Nauwelijks lasten, want na verloop van tijd ging ze weer naar huis, u kent dat
misschien. Zelf vind ik het dierbaar wanneer wij in elkaar soms onverwacht iets
terugzien van onze ouders. Zelfs al zijn het trekjes, waar je vroeger samen
hard om moest lachen, terwijl je uitriep: “Zo word ik nooit, hoor!” Grappig,
hoe de geschiedenis zich verpletterend kan herhalen.
Terwijl ik
achtereenvolgens de Lek, de Bovenmerwede en de Bergsche Maas overbrug – het
lijkt een wereldreis – zijn er veel vriendinnen en gebeurtenissen mijn revue
gepasseerd. Veel landschappen ook, waarvan ik de schoonheid heb mogen
ondervinden. Dat goudgeel van het bloeiende koolzaad in Zuid-Holland, de
vrolijk dartelende lammeren in het sappige voorjaarsgras van vele weilanden, de
uiterwaarden. Zwemmen met mijn drie labradors bij het stille strandje van de
rivier tussen Sleeuwijk en Werkendam. Het onnoemelijke schouwspel van de
ondergaande zon, weerspiegeld in dat gestaag voort stromende water. Het knotten
van wilgen in eindeloos berijpte landerijen. Zoveel rijkdom in alleen maar één
– naar ik hoop nog heel lang onvolbracht – mensenleven.
En dan: een laatste
stoplicht, een saaie woonwijk, de prachtige kerk waar ik moet zijn in het hier
en nu. Hoe dierbaar is het dat je het vertrouwen wint van de vrienden van je
ouders, zodat ze je onvoorwaardelijk omarmen. Dat je die vriendschappen zomaar
mag overnemen en cadeau krijgt, opdat je postuum leert losse verbanden te
begrijpen.
Tot ten slotte ook van
deze vriend het laatste uur geslagen heeft en je in de stoet meeloopt naar zijn
graf. In zijn hart rusten onbetwist duizenden herinneringen, een schatkist vol.

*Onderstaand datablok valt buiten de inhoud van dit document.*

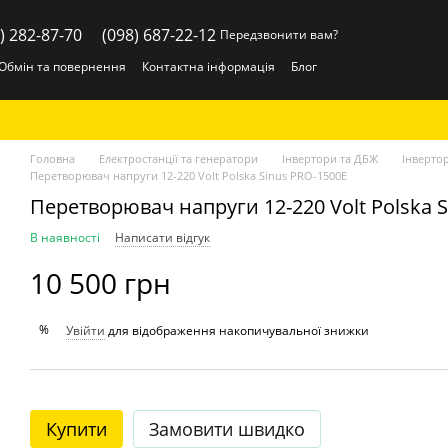
) 282-87-70
(098) 687-22-12
Передзвонити вам?
Обмін та повернення
Контактна інформація
Блог
Головна
Електростанції та генератори
Інвертори та ДБЖ
Інвертор
Перетворювач напруги 12-220 Volt Polska Sinus PRO-1500E
Перетворювач напруги 12-220 Volt Polska 
В наявності
Написати відгук
10 500 грн
%
Увійти
для відображення накопичувальної знижки
Купити
Замовити швидко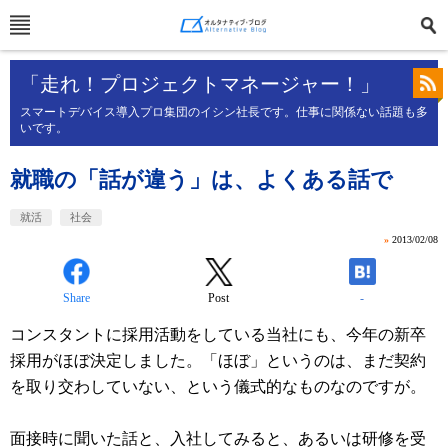
「走れ！プロジェクトマネージャー！」
スマートデバイス導入プロ集団のイシン社長です。仕事に関係ない話題も多
いです。
就職の「話が違う」は、よくある話で
就活
社会
»
2013/02/08
Share
Post
-
コンスタントに採用活動をしている当社にも、今年の新卒
採用がほぼ決定しました。「ほぼ」というのは、まだ契約
を取り交わしていない、という儀式的なものなのですが。
面接時に聞いた話と、入社してみると、あるいは研修を受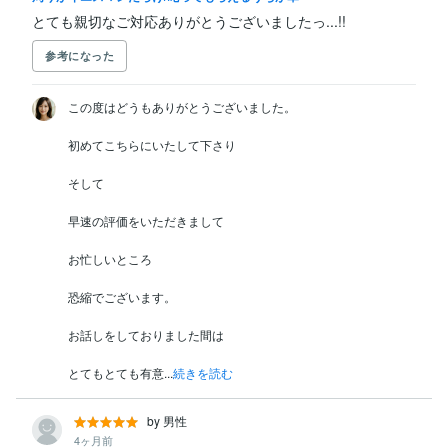
とても親切なご対応ありがとうございましたっ...!!
参考になった
この度はどうもありがとうございました。

初めてこちらにいたして下さり

そして

早速の評価をいただきまして

お忙しいところ

恐縮でございます。

お話しをしておりました間は

とてもとても有意...
続きを読む
by 男性
4ヶ月前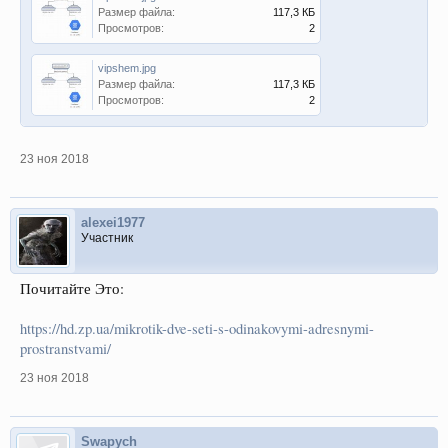
Размер файла:
117,3 КБ
Просмотров:
2
vipshem.jpg
Размер файла:
117,3 КБ
Просмотров:
2
23 ноя 2018
alexei1977
Участник
Почитайте Это:
https://hd.zp.ua/mikrotik-dve-seti-s-odinakovymi-adresnymi-
prostranstvami/
23 ноя 2018
Swapych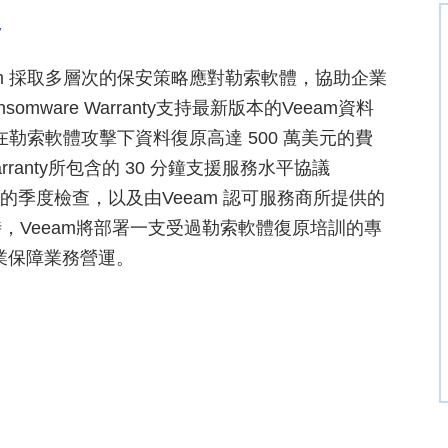
y
m 採取多層次的保安策略應對勒索軟體，協助企業
mware Warranty支持最新版本的Veeam資料
在勒索軟體攻擊下資料復原高達 500 萬美元的費
arranty所包含的 30 分鐘支援服務水平協議
的季度檢查，以及由Veeam 認可服務商所提供的
，Veeam將部署一支受過勒索軟體復原培訓的專
助企業保障業務營運。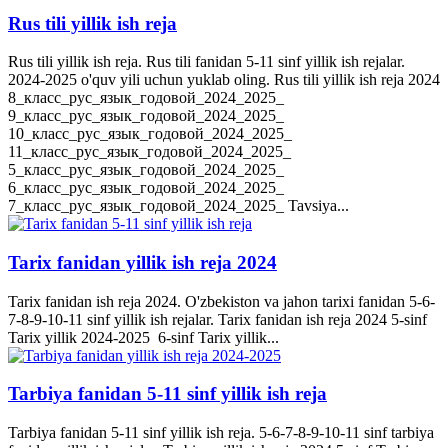
Rus tili yillik ish reja
Rus tili yillik ish reja. Rus tili fanidan 5-11 sinf yillik ish rejalar.
2024-2025 o'quv yili uchun yuklab oling. Rus tili yillik ish reja 2024
8_класс_рус_язык_годовой_2024_2025_
9_класс_рус_язык_годовой_2024_2025_
10_класс_рус_язык_годовой_2024_2025_
11_класс_рус_язык_годовой_2024_2025_
5_класс_рус_язык_годовой_2024_2025_
6_класс_рус_язык_годовой_2024_2025_
7_класс_рус_язык_годовой_2024_2025_ Tavsiya...
Tarix fanidan yillik ish reja 2024
Tarix fanidan ish reja 2024. O'zbekiston va jahon tarixi fanidan 5-6-
7-8-9-10-11 sinf yillik ish rejalar. Tarix fanidan ish reja 2024 5-sinf
Tarix yillik 2024-2025 6-sinf Tarix yillik...
Tarbiya fanidan 5-11 sinf yillik ish reja
Tarbiya fanidan 5-11 sinf yillik ish reja. 5-6-7-8-9-10-11 sinf tarbiya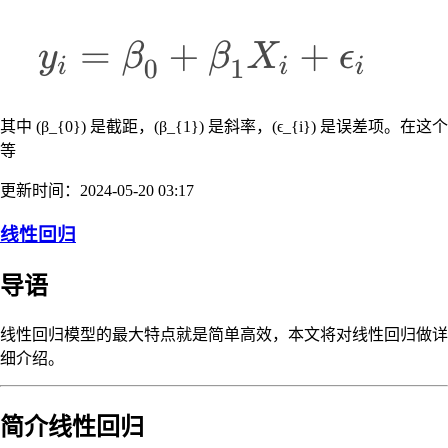
其中 (β_{0}) 是截距，(β_{1}) 是斜率，(ϵ_{i}) 是误差项。在这个
等
更新时间：2024-05-20 03:17
线性回归
导语
线性回归模型的最大特点就是简单高效，本文将对线性回归做详
细介绍。
简介线性回归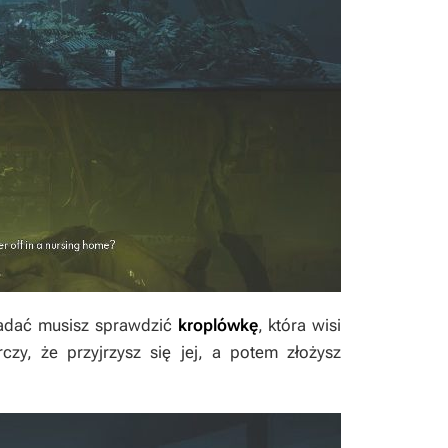
zbadać musisz sprawdzić
kroplówkę
, która wisi
czy, że przyjrzysz się jej, a potem złożysz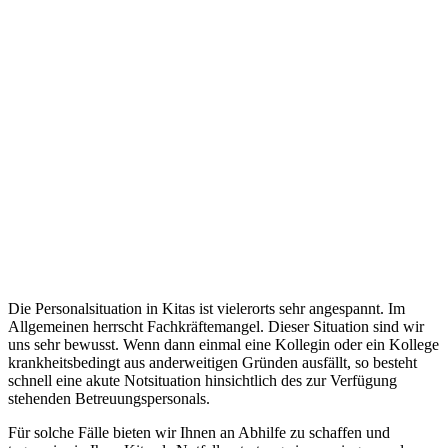
Die Personalsituation in Kitas ist vielerorts sehr angespannt. Im
Allgemeinen herrscht Fachkräftemangel. Dieser Situation sind wir
uns sehr bewusst. Wenn dann einmal eine Kollegin oder ein Kollege
krankheitsbedingt aus anderweitigen Gründen ausfällt, so besteht
schnell eine akute Notsituation hinsichtlich des zur Verfügung
stehenden Betreuungspersonals.
Für solche Fälle bieten wir Ihnen an Abhilfe zu schaffen und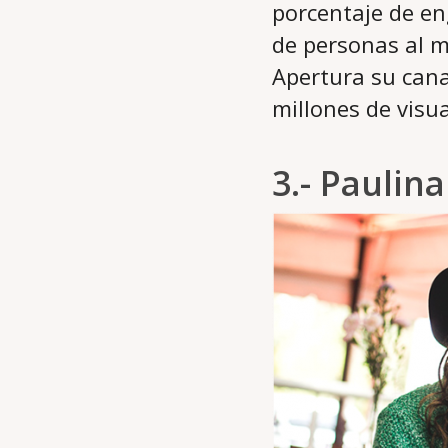
porcentaje de en
de personas al m
Apertura su cana
millones de visua
3.- Paulin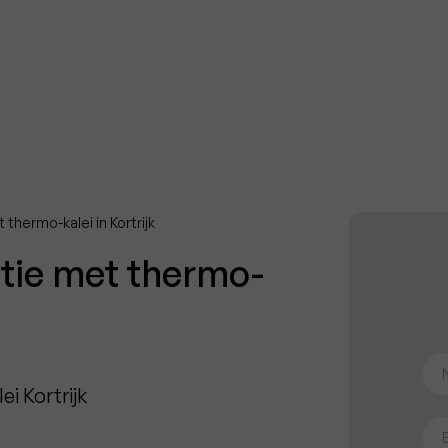
thermo-kalei in Kortrijk
atie met thermo-
i Kortrijk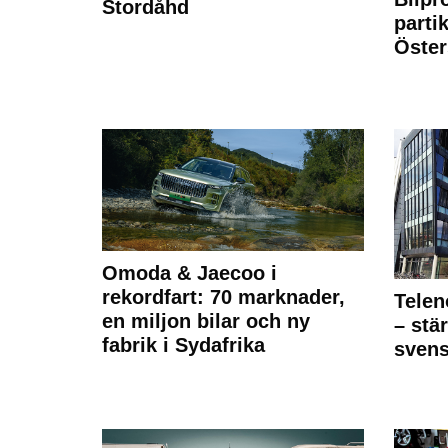
Stordåhd
partik
Öste
Omoda & Jaecoo i
rekordfart: 70 marknader,
Telen
en miljon bilar och ny
– stä
fabrik i Sydafrika
sven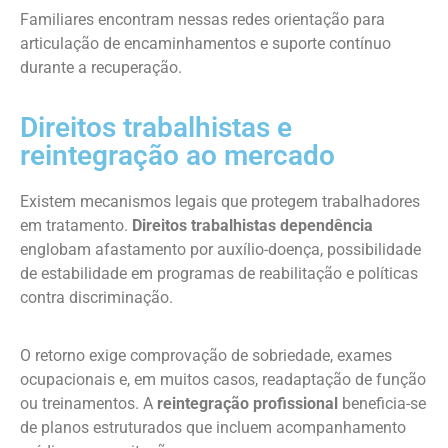
Familiares encontram nessas redes orientação para
articulação de encaminhamentos e suporte contínuo
durante a recuperação.
Direitos trabalhistas e
reintegração ao mercado
Existem mecanismos legais que protegem trabalhadores
em tratamento.
Direitos trabalhistas dependência
englobam afastamento por auxílio-doença, possibilidade
de estabilidade em programas de reabilitação e políticas
contra discriminação.
O retorno exige comprovação de sobriedade, exames
ocupacionais e, em muitos casos, readaptação de função
ou treinamentos. A
reintegração profissional
beneficia-se
de planos estruturados que incluem acompanhamento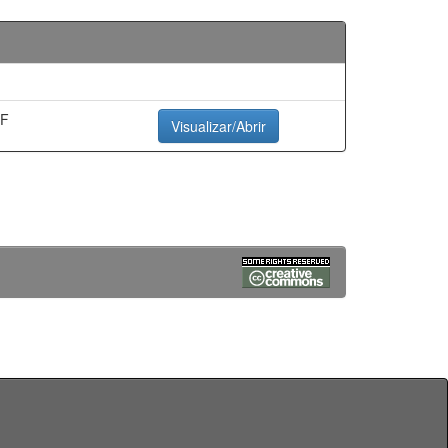
DF
Visualizar/Abrir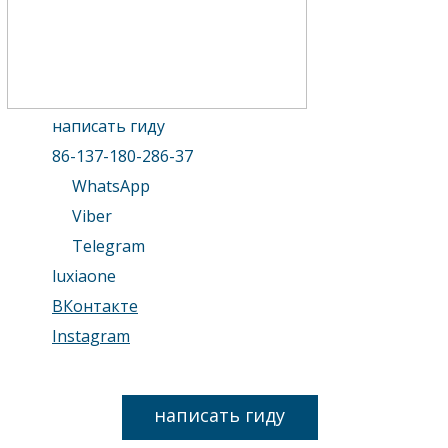
написать гиду
86-137-180-286-37
WhatsApp
Viber
Telegram
luxiaone
ВКонтакте
Instagram
написать гиду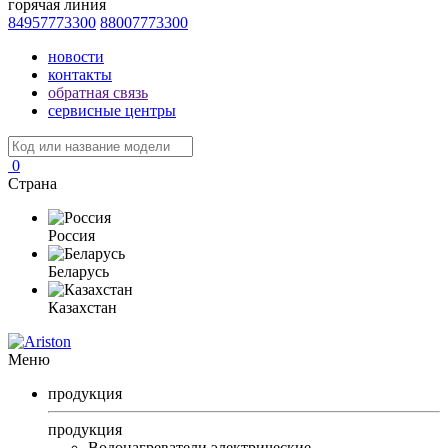
горячая линия
84957773300
88007773300
новости
контакты
обратная связь
сервисные центры
0
Страна
Россия
Беларусь
Казахстан
Меню
продукция
продукция
Водонагреватели электрические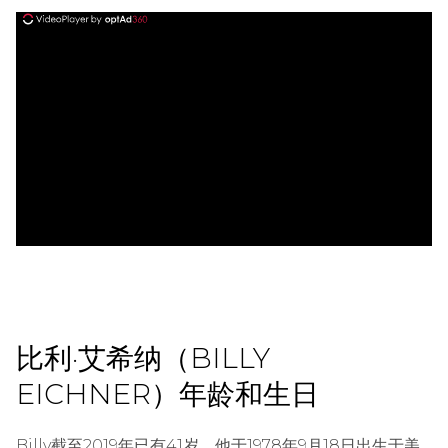
ad
比利·艾希纳（BILLY
EICHNER）年龄和生日
Billy截至2019年已有41岁，他于1978年9月18日出生于美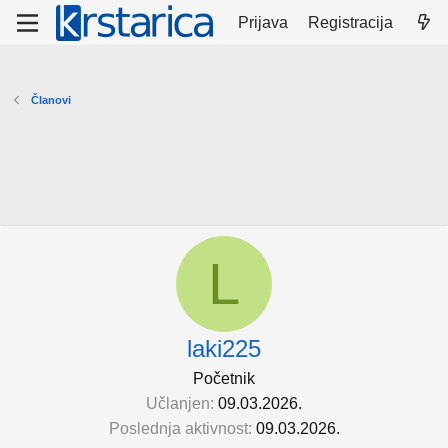
Prijava
Registracija
Članovi
L
laki225
Početnik
Učlanjen
09.03.2026.
Poslednja aktivnost
09.03.2026.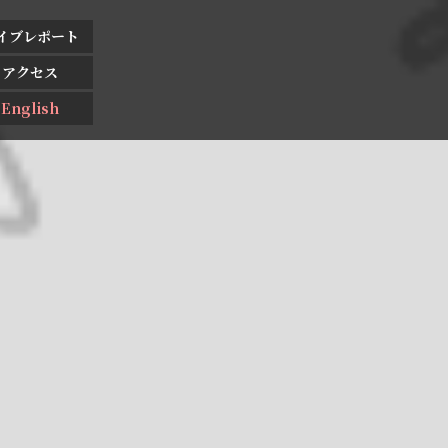
イブレポート
アクセス
English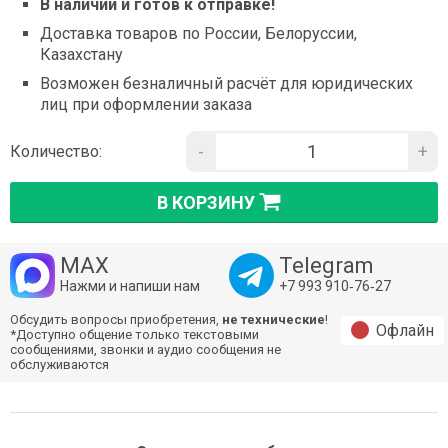
В наличии и готов к отправке!
Доставка товаров по России, Белоруссии,
Казахстану
Возможен безналичный расчёт для юридических
лиц при оформлении заказа
-
+
Количество:
В КОРЗИНУ
MAX
Telegram
Нажми и напиши нам
+7 993 910‑76‑27
Обсудить вопросы приобретения,
не технические
!
Офлайн
*Доступно общение только текстовыми
сообщениями, звонки и аудио сообщения не
обслуживаются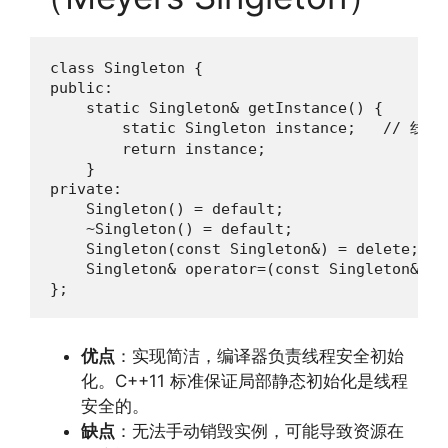
class Singleton {

public:

    static Singleton& getInstance() {

        static Singleton instance;   // 
        return instance;

    }

private:

    Singleton() = default;

    ~Singleton() = default;

    Singleton(const Singleton&) = delete;

    Singleton& operator=(const Singleton&) = 
};
优点
：实现简洁，编译器负责线程安全初始
化。C++11 标准保证局部静态初始化是线程
安全的。
缺点
：无法手动销毁实例，可能导致资源在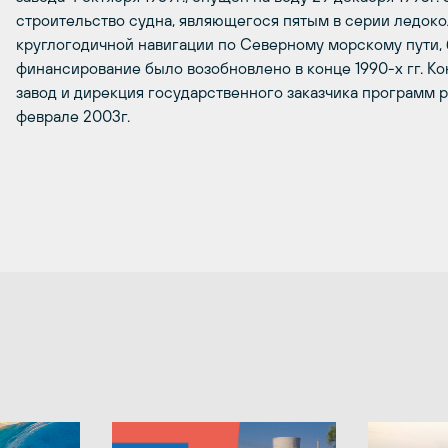
строительство судна, являющегося пятым в серии ледоко
круглогодичной навигации по Северному морскому пути,
финансирование было возобновлено в конце 1990-х гг. Ко
завод и дирекция государственного заказчика программ 
феврале 2003г.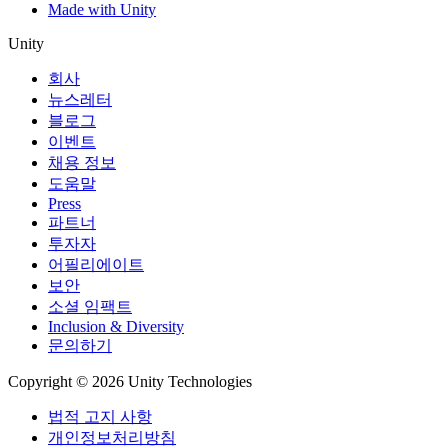
Made with Unity
분당 요금 (표준)
Unity
Linux: 0.06달러, Mac: 0.07달러,
Windows: 0.07달러
회사
뉴스레터
Linux: $0.06, Mac: $0.07, Windows:
블로그
$0.07
이벤트
Linux: $0.06, 맥: $0.07, Windows: $0.07
채용 정보
도움말
Linux: $0.06 Mac: $0.07 Windows: $0.07
Press
파트너
분당 비용 (프리미엄)
투자자
어필리에이트
Linux: 0.11달러, Mac: 0.12달러,
보안
Windows: 0.12달러
소셜 임팩트
Inclusion & Diversity
Linux: $0.11, Mac: $0.12, Windows:
문의하기
$0.12
Copyright © 2026 Unity Technologies
Linux: $0.11, 맥: $0.12, Windows: $0.121
법적 고지 사항
Linux: $0.11 Mac: $0.12 Windows: $0.12
개인정보처리방침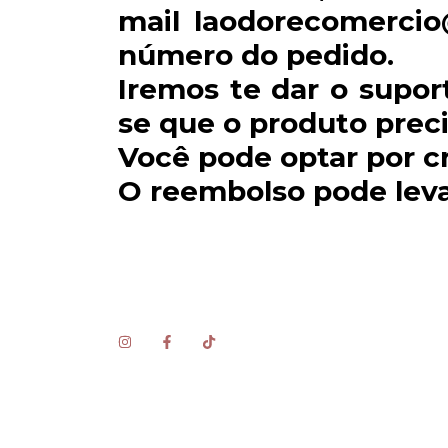
mail
laodorecomerci
número do pedido.
Iremos te dar o supor
se que o produto preci
Você pode optar por cr
O reembolso pode levar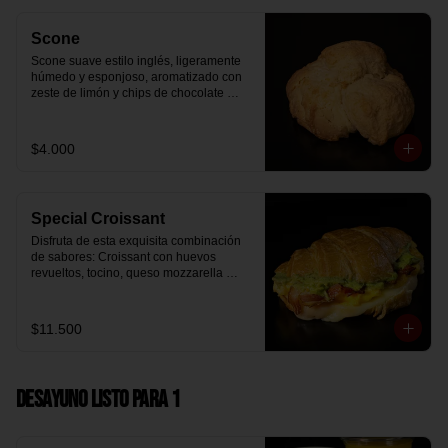
Scone
Scone suave estilo inglés, ligeramente 
húmedo y esponjoso, aromatizado con 
zeste de limón y chips de chocolate 
blanco 31% cacao. Perfecto para 
acompañar el café o disfrutar como un 
desayuno dulce y equilibrado.
$4.000
Special Croissant
Disfruta de esta exquisita combinación 
de sabores: Croissant con huevos 
revueltos, tocino, queso mozzarella 
derretido y palta.
$11.500
Desayuno Listo para 1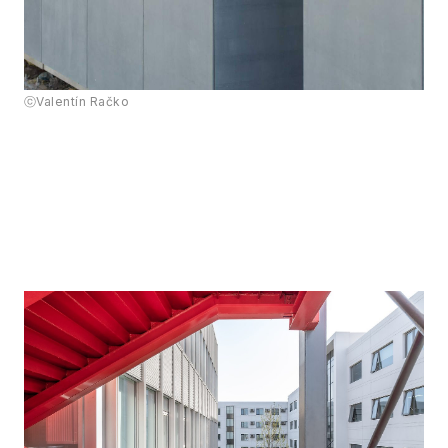
ⓒValentín Račko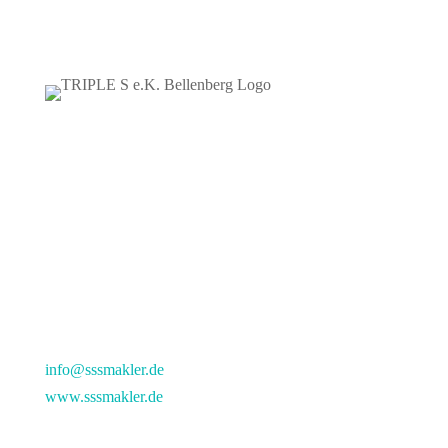
GANZHEITLICH GEDACHT.
VERSTÄNDLICH ERKLÄRT.
TRIPLE S E.K.
Siebenbrunnen 9
89287 Bellenberg
info@sssmakler.de
www.sssmakler.de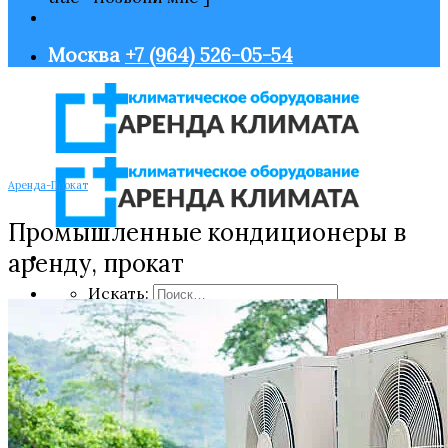
Москва
+7 (964) 526-05-54
Аренда-Прокат
Промышленные кондиционеры в
аренду, прокат
Искать:
Главная
Оборудование
Нагрев воздуха
Охлаждение воздуха
Увлажнение воздуха
Очистка воздуха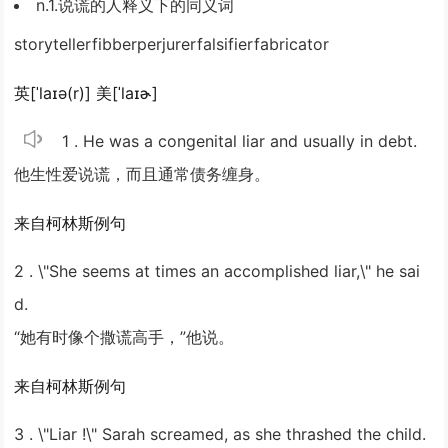
n.1.说谎的人释义下的同义词
storyteller
fibber
perjurer
falsifier
fabricator
英[ˈlaɪə(r)] 美[ˈlaɪɚ]
1 . He was a congenital
liar
and usually in debt.
他生性爱说谎，而且通常债务缠身。
来自柯林斯例句
2 . \"She seems at times an accomplished
liar
,\" he sai
d.
“她有时像个撒谎高手，”他说。
来自柯林斯例句
3 . \"
Liar
!\" Sarah screamed, as she thrashed the child.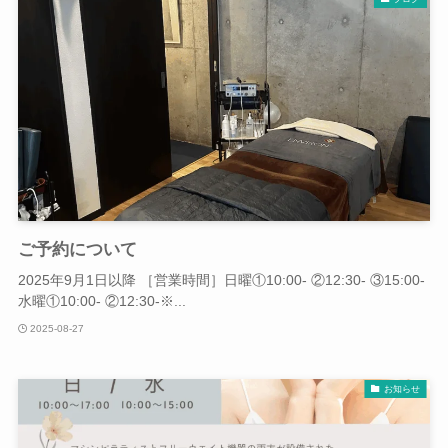
ご予約について
2025年9月1日以降 ［営業時間］日曜①10:00- ②12:30- ③15:00-
水曜①10:00- ②12:30-※...
2025-08-27
お知らせ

Daartussen glinstert wat van degene uit wie ik voortkwam. Hoe wonderlijk dat
iets van mij zich daar tegenaan mag schurken. Dat maakt de dood opeens een
beetje minder pijnlijk. Hoe nabij kun je elkaar zijn? Door er zo naar te kijken
is dit misschien een verse pleister op de wond? Wellicht ook voor u... Van
harte wens ik iedereen, die het nodig heeft, troost toe.